# INCI names



## HomemadeBathGoodies (Sep 16, 2011)

I have a question about listing the coloring agents. 

I use wilton's icing colorants for bath bombs, and salts and was wondering how to list them as INCI names. 

I need to send the list to health canada.

do I also have to list how much percentage of the color I used in my product, or do I just list that I am using a colorant?
ex: baking soda 80%
      citric acid   40%
      colorant     ??????


I read somewhere that I cannot just list fragrance. It has to be parfum/fragrance. 

What if i essential oils.  

Can I list fragrance/essential oils ?


----------



## Lindy (Sep 18, 2011)

Wilton colouring - can't help you - I don't know the INCI for them.

You do have to list the range of percentage on your form.  I would recommend that you download it and take a look at the guide to completion as well.

Fragrance is listed as Parfum but essential oils must be listed independently by their INCI name and again in the percentage range used. 

The problem with Wilton Colouring is I'm not sure it's approved for cosmetics so someone more knowledgeable than me answer that portion of your question.  I do know you can't list it just as a "colourant" because they will come back to you and ask which colourant you are using.  I use water soluble colours so bath bombs and such.

HTH


----------



## Tabitha (Sep 18, 2011)

What country are you in?
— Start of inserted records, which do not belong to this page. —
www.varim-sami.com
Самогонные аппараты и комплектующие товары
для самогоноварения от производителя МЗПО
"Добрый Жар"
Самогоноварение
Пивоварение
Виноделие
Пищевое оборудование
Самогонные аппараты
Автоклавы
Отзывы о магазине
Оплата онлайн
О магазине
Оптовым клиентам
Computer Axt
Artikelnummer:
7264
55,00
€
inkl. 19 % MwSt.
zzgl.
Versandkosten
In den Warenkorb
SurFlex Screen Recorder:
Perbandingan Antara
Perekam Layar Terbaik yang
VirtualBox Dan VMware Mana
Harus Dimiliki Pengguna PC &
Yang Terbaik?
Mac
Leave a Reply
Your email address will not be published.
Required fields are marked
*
Each has diferent rules & I am only familiar w/ the US.


----------



## AmyW (Sep 18, 2011)

She's in Canada.

I don't think Wiltons will be approved for use in bath/body products in Canada - there's no INCI because it's food.


----------



## Lindy (Sep 18, 2011)

All you can do is submit it and see what they say.  List it by the proper name of it and see if they will accept it.


----------



## Tabitha (Sep 19, 2011)

I have a box in my pantry, this is what it says.
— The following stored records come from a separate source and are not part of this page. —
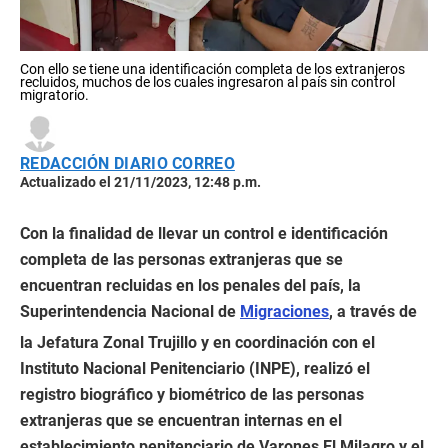
Con ello se tiene una identificación completa de los extranjeros
recluidos, muchos de los cuales ingresaron al país sin control
migratorio.
REDACCIÓN DIARIO CORREO
Actualizado el 21/11/2023, 12:48 p.m.
Con la finalidad de llevar un control e identificación
completa de las personas extranjeras que se
encuentran recluidas en los penales del país, la
Superintendencia Nacional de
Migraciones
, a través de
la Jefatura Zonal Trujillo y en coordinación con el
Instituto Nacional Penitenciario (INPE), realizó el
registro biográfico y biométrico de las personas
extranjeras que se encuentran internas en el
establecimiento penitenciario de Varones El Milagro y el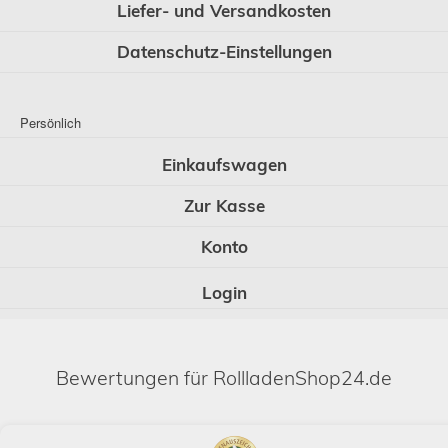
Liefer- und Versandkosten
Datenschutz-Einstellungen
Persönlich
Einkaufswagen
Zur Kasse
Konto
Login
Bewertungen für RollladenShop24.de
INGREDIENTS: water, corn syrup, glycerine, high fructose corn syrup, sorbitol, food starch-modified (corn), FD&C yellow #5, FD&C red #3, FD&C yellow #6, FD&C red # 40, carrageenan, agar gum, sodium benzoate andpotasium sorbete (preseravte), salt, citric acid, FD&C blue #2


----------



## Tabitha (Sep 19, 2011)

You will have to do some research to translate the ingedients into their proper INCI, you can start here: http://www.essentialwholesale.com/Learn ... Organic_10


----------